How the heck does a chatbot work?

Dan_Wroblewski · ‎10-20-2020

I was perplexed.

I learned about SAP Conversational AI chatbots, even created a few. I read the documentation, blogs, even architectural flowcharts. I created `tutorials and wrote my own blogs. But I couldn't quite get my head around what was happening.

No, the NLP (natural language processing) wasn't the problem, though I truly had NO idea how that worked and it sometimes gave bizarre values for the user's intents and entities. I could live with that. But how did it figure out what skills to run, what path to take, what messages to show.

So I did some testing ... and reading ... and discussing with the smartest people I could find.

Below is the result of my investigation, and an explanation, as far as I could comprehend, of how SAP Conversational AI chatbots work. It is designed for business users to understand how the chatbot decides what to display, and I make no guarantees.

1. Everything starts with an utterance

Everytime something is written into the chat by the user, the entire chatbot process starts.

All kinds of things happen in the Rube Goldberg machine behind the scenes: intents are detected, APIs are called, memory is updated, variables stored, and messages are displayed.

And then we wait for the next utterance and start all over again.

2. NLP determines intents and entities

Now I don't pretend to understand how NLP does what it does, but in the end it produces an intent and one or more entities from each utterance.

You can quickly see what it does for each utterance by testing in the chat preview and viewing the JSON (click the yellow information bubble).

Here's the JSON, showing you the intent and entities found by the NLP:

IMPORTANT: Each utterance produces its own set of intents and entities, and they are not stored after the next utterance. There is no stack of intents, and the previous intent has no direct influence on what happens with the current intent. (Yes, if an entity matches a skill requirement, its value is placed in memory, but the detected entity is forgotten. And yes, a previous intent may have rejiggered the system in some way that affects the chatbot now, but the intent itself is forgotten.)

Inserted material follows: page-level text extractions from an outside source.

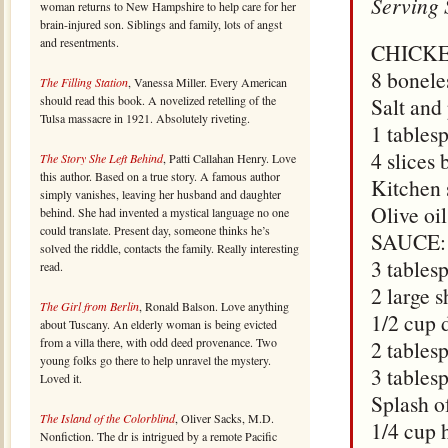
Serving 
woman returns to New Hampshire to help care for her
brain-injured son. Siblings and family, lots of angst
and resentments.
CHICKE
8 bonele
The Filling Station
, Vanessa Miller. Every American
should read this book. A novelized retelling of the
Salt and
Tulsa massacre in 1921. Absolutely riveting.
1 tables
4 slices
The Story She Left Behind
, Patti Callahan Henry. Love
this author. Based on a true story. A famous author
Kitchen 
simply vanishes, leaving her husband and daughter
Olive oi
behind. She had invented a mystical language no one
could translate. Present day, someone thinks he’s
SAUCE:
solved the riddle, contacts the family. Really interesting
3 tables
read.
2 large 
The Girl from Berlin
, Ronald Balson. Love anything
1/2 cup 
about Tuscany. An elderly woman is being evicted
from a villa there, with odd deed provenance. Two
2 tables
young folks go there to help unravel the mystery.
3 tables
Loved it.
Splash o
The Island of the Colorblind
, Oliver Sacks, M.D.
1/4 cup 
Nonfiction. The dr is intrigued by a remote Pacific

3a. Select skill from stack?

Now, the action begins.

The chatbot has to select a skill to try to execute, and it starts by deciding whether to take the top skill on the skill stack. Skills are placed on the stack when they are triggered but not executed (for example, because the requirements were not fulfilled). IMPORTANT: During each utterance, the chatbot considers only the skill at the top of the stack.

How does the chatbot decide whether to take it?

Since people can start talking about one thing and suddenly change topics, the chatbot only selects this skill if:

The current utterance contains the skill's trigger.

The current utterance contains an entity that is a requirement of the skill that has not so far been fulfilled.

3b. Select new skill?

If the chatbot decides against the top skill on the stack, it checks all the skills to see if any are triggered by the utterance.

If none are triggered, the fallback is executed.

If 1 is triggered, it's selected (and put on top of the stack).

If more than 1 are triggered, the fallback is executed.

IMPORTANT: A skill cannot be in the stack more than once. If a skill that is already somewhere in the stack is triggered, it is moved to the top of the stack.

4. Execute skill

Once we have the skill to execute, the chatbot:

Checks if the requirements are fulfilled. It may also display messages or run other actions that are defined in the replies of the requirements.

If the requirements are fulfilled, executes the skill's actions.

Once a skill is executed, it is removed from the stack.

A few additional things to note:

A Go To action with "start the skill" puts the skill on the top of the stack and the chatbot executes it (if its requirements are met).

A Go To action with "wait for user input" puts the skill on the top of the stack but the chatbot does not try to execute it.

No Reply merely means that no messages were included in the actions of the skills that were executed. No Reply appears in the chat preview, but each client can decide what to do when no messages are created from the utterance. The fallback skill, in contrast, is executed if no other skills could be selected.

These were things that confused me, and I hope I explained them correctly.